** PROVIDED RECORDS follows **

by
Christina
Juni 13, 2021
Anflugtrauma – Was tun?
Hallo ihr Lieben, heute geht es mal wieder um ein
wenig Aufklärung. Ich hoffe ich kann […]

** End of PROVIDED RECORDS **

#### EXERCISE DETAILS:
All of the material above needs to be copied exactly.

#### ANSWER:
by
Christina
Juni 13, 2021
Anflugtrauma – Was tun?
Hallo ihr Lieben, heute geht es mal wieder um ein
wenig Aufklärung. Ich hoffe ich kann […]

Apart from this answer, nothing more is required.